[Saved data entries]
== Segment start ==

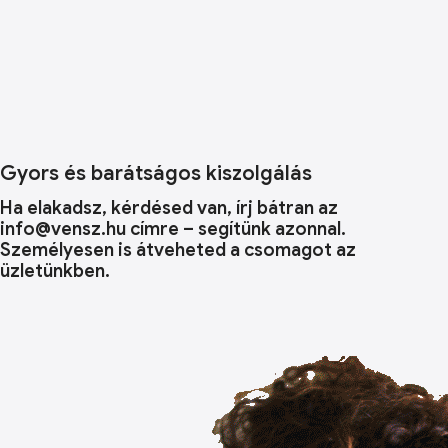
Gyors és barátságos kiszolgálás
Ha elakadsz, kérdésed van, írj bátran az
info@vensz.hu címre – segítünk azonnal.
Személyesen is átveheted a csomagot az
üzletünkben.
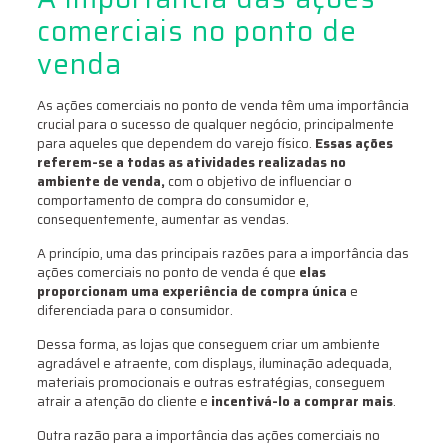
comerciais no ponto de
venda
As ações comerciais no ponto de venda têm uma importância
crucial para o sucesso de qualquer negócio, principalmente
para aqueles que dependem do varejo físico.
Essas ações
referem-se a todas as atividades realizadas no
ambiente de venda,
com o objetivo de influenciar o
comportamento de compra do consumidor e,
consequentemente, aumentar as vendas.
A princípio, uma das principais razões para a importância das
ações comerciais no ponto de venda é que
elas
proporcionam uma experiência de compra única
e
diferenciada para o consumidor.
Dessa forma, as lojas que conseguem criar um ambiente
agradável e atraente, com displays, iluminação adequada,
materiais promocionais e outras estratégias, conseguem
atrair a atenção do cliente e
incentivá-lo a comprar mais
.
Outra razão para a importância das ações comerciais no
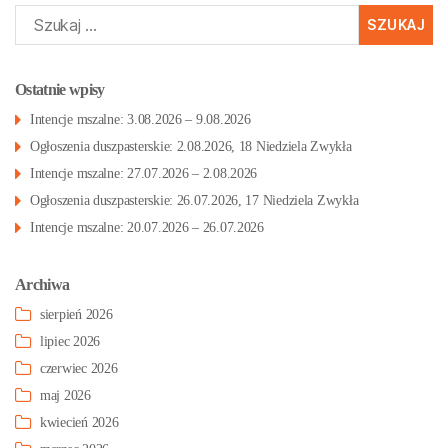
Szukaj:
Ostatnie wpisy
Intencje mszalne: 3.08.2026 – 9.08.2026
Ogłoszenia duszpasterskie: 2.08.2026, 18 Niedziela Zwykła
Intencje mszalne: 27.07.2026 – 2.08.2026
Ogłoszenia duszpasterskie: 26.07.2026, 17 Niedziela Zwykła
Intencje mszalne: 20.07.2026 – 26.07.2026
Archiwa
sierpień 2026
lipiec 2026
czerwiec 2026
maj 2026
kwiecień 2026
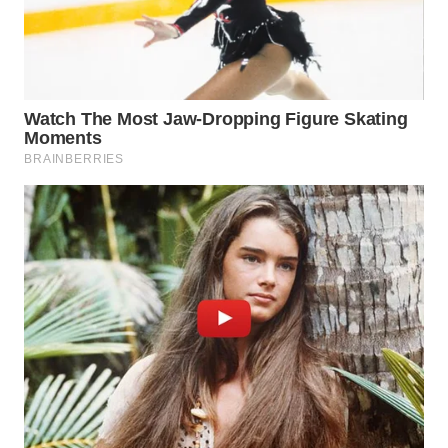
WN
INDRAMAYU
WN
KUNINGAN
WN
MAJALENGKA
WN
SUBANG
WN
SUKABUMI
WN
PURWAKARTA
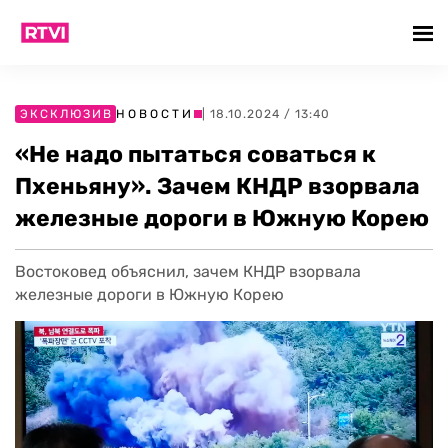
ЭКСКЛЮЗИВ
НОВОСТИ
| 18.10.2024 / 13:40
«Не надо пытаться соваться к
Пхеньяну». Зачем КНДР взорвала
железные дороги в Южную Корею
Востоковед объяснил, зачем КНДР взорвала
железные дороги в Южную Корею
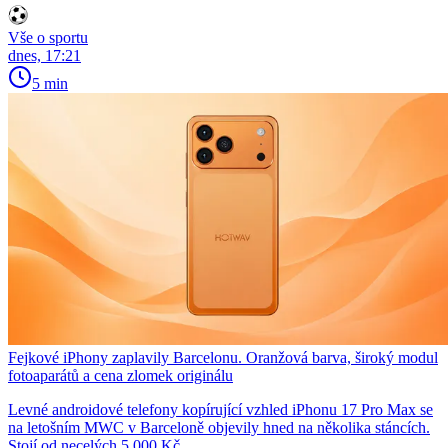
Vše o sportu
dnes, 17:21
5 min
Fejkové iPhony zaplavily Barcelonu. Oranžová barva, široký modul
fotoaparátů a cena zlomek originálu
Levné androidové telefony kopírující vzhled iPhonu 17 Pro Max se
na letošním MWC v Barceloně objevily hned na několika stáncích.
Stojí od necelých 5 000 Kč.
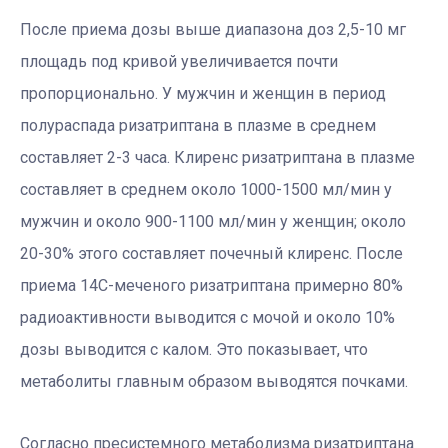
После приема дозы выше диапазона доз 2,5-10 мг
площадь под кривой увеличивается почти
пропорционально. У мужчин и женщин в период
полураспада ризатриптана в плазме в среднем
составляет 2-3 часа. Клиренс ризатриптана в плазме
составляет в среднем около 1000-1500 мл/мин у
мужчин и около 900-1100 мл/мин у женщин; около
20-30% этого составляет почечный клиренс. После
приема 14C-меченого ризатриптана примерно 80%
радиоактивности выводится с мочой и около 10%
дозы выводится с калом. Это показывает, что
метаболиты главным образом выводятся почками.
Согласно пресистемного метаболизма ризатриптана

== Segment end ==

■ REQUIRED WORK ■
Output each line above exactly as it stands, omitting the pictures.

■ RESULT OF THIS EXERCISE ■
Gyors és barátságos kiszolgálás
Ha elakadsz, kérdésed van, írj bátran az
info@vensz.hu címre – segítünk azonnal.
Személyesen is átveheted a csomagot az
üzletünkben.
comerciais no ponto de
venda
As ações comerciais no ponto de venda têm uma importância
crucial para o sucesso de qualquer negócio, principalmente
para aqueles que dependem do varejo físico.
Essas ações
referem-se a todas as atividades realizadas no
ambiente de venda,
com o objetivo de influenciar o
comportamento de compra do consumidor e,
consequentemente, aumentar as vendas.
A princípio, uma das principais razões para a importância das
ações comerciais no ponto de venda é que
elas
proporcionam uma experiência de compra única
e
diferenciada para o consumidor.
Dessa forma, as lojas que conseguem criar um ambiente
agradável e atraente, com displays, iluminação adequada,
materiais promocionais e outras estratégias, conseguem
atrair a atenção do cliente e
incentivá-lo a comprar mais
.
Outra razão para a importância das ações comerciais no
Szukaj:
Ostatnie wpisy
Intencje mszalne: 3.08.2026 – 9.08.2026
Ogłoszenia duszpasterskie: 2.08.2026, 18 Niedziela Zwykła
Intencje mszalne: 27.07.2026 – 2.08.2026
Ogłoszenia duszpasterskie: 26.07.2026, 17 Niedziela Zwykła
Intencje mszalne: 20.07.2026 – 26.07.2026
Archiwa
sierpień 2026
lipiec 2026
czerwiec 2026
maj 2026
kwiecień 2026
WN
INDRAMAYU
WN
KUNINGAN
WN
MAJALENGKA
WN
SUBANG
WN
SUKABUMI
WN
PURWAKARTA
ЭКСКЛЮЗИВ
НОВОСТИ
| 18.10.2024 / 13:40
«Не надо пытаться соваться к
Пхеньяну». Зачем КНДР взорвала
железные дороги в Южную Корею
Востоковед объяснил, зачем КНДР взорвала
железные дороги в Южную Корею
Vše o sportu
dnes, 17:21
5 min
Fejkové iPhony zaplavily Barcelonu. Oranžová barva, široký modul
fotoaparátů a cena zlomek originálu
Levné androidové telefony kopírující vzhled iPhonu 17 Pro Max se
na letošním MWC v Barceloně objevily hned na několika stáncích.
Stojí od necelých 5 000 Kč.
После приема дозы выше диапазона доз 2,5-10 мг
площадь под кривой увеличивается почти
пропорционально. У мужчин и женщин в период
полураспада ризатриптана в плазме в среднем
составляет 2-3 часа. Клиренс ризатриптана в плазме
составляет в среднем около 1000-1500 мл/мин у
мужчин и около 900-1100 мл/мин у женщин; около
20-30% этого составляет почечный клиренс. После
приема 14C-меченого ризатриптана примерно 80%
радиоактивности выводится с мочой и около 10%
дозы выводится с калом. Это показывает, что
метаболиты главным образом выводятся почками.
Согласно пресистемного метаболизма ризатриптана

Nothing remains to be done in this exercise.